Tal que un día como el de hoy de 1898 palmó Isabel de Wittelsbach. Se la llevó por delante un anarquista italiano llamado Luigi Lucheni, que le clavó un estilete en el corazón. La colega paseaba por el lago Leman de Ginebra, donde había desembarcado en uno de sus viajes, y se topó con el fulano, que la empujó al suelo fingiendo un encontronazo. Aturdida, se levantó del suelo para regresar al barco, que había que seguir viajando —pasión heredada de su padre—. Que hay que ver qué gentuza hay suelta por aquí, que qué desfachatez con una mujer y tal, hasta que se sintió mareada minutos después del encontronazo. Ya subida al barco y al desabrocharle el vestido se encontró el pastel: un reguero de sangre le brotaba a la altura del corazón. Lista de papeles, y para Triana, porque Isabel se marcó para allá ese mismo día. Por cierto, que al tal Lucheni —que lo que quería de verdad, pero de verdad de la buena, era cargarse al pretendiente al trono de Francia, Henri de Orleáns. No pudo, y por eso se cepilló a Isabel— le cayó una cadena perpetua como un tren y fin de la historia. De los dos, casi.

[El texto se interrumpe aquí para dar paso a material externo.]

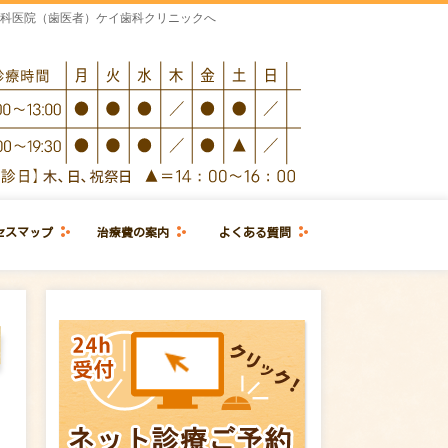
歯科医院（歯医者）ケイ歯科クリニックへ
セスマップ
治療費の案内
よくある質問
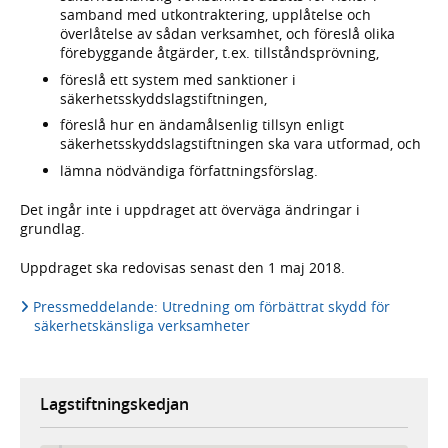
samband med utkontraktering, upplåtelse och
överlåtelse av sådan verksamhet, och föreslå olika
förebyggande åtgärder, t.ex. tillståndsprövning,
föreslå ett system med sanktioner i
säkerhetsskyddslagstiftningen,
föreslå hur en ändamålsenlig tillsyn enligt
säkerhetsskyddslagstiftningen ska vara utformad, och
lämna nödvändiga författningsförslag.
Det ingår inte i uppdraget att överväga ändringar i
grundlag.
Uppdraget ska redovisas senast den 1 maj 2018.
Pressmeddelande: Utredning om förbättrat skydd för
säkerhetskänsliga verksamheter
Lagstiftningskedjan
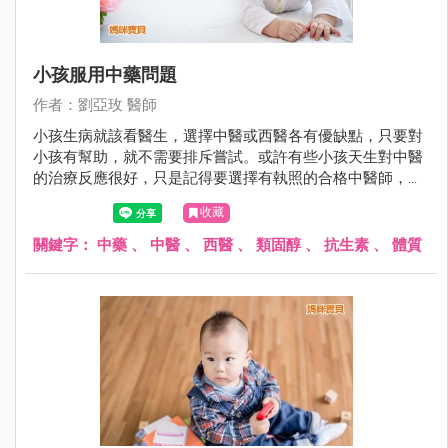
小孩服用中藥問題
作者：劉亞玫 醫師
小孩生病就該看醫生，選擇中醫或西醫各有優缺點，只要對
小孩有幫助，就不需要排斥嘗試。或許有些小孩天生對中醫
的治療反應很好，只是記得要選擇有執照的合格中醫師，才
比較有保障。
收藏
關鍵字：
中藥
、
中醫
、
西醫
、
類固醇
、
抗生素
、
體質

Un resumen triste, pero triste de la pera, para una vida desgraciada a más no poder. Porque la de la tal Isabel de Wittelsbach no pudo ser más desgraciada: de ser una princesa feliz cabalgando por los alrededores del lago Starnberg a convertirse en la emperatriz de uno de los últimos imperios europeos; sufrió la pérdida de dos de sus cuatro hijos y el rechazo de su familia política; y un palo tras otro a su salud por la presión que la corte le provocaba. Luego, ya muchos años después de estar criando malvas, llegó una actriz llamada Romy Schneider —si Isabel fue desgraciada, lo de Rosemarie Magdalena Albach ya fue hors de categorie— y le dio vida en una serie de películas que la hicieron famosa que te cagas, que recreaban la vida de una emperatriz llamada Sissi cuya vida, como habéis visto, no fue del color de rosa que cuentan las películas.
Y es lo que tenía que contaros hoy.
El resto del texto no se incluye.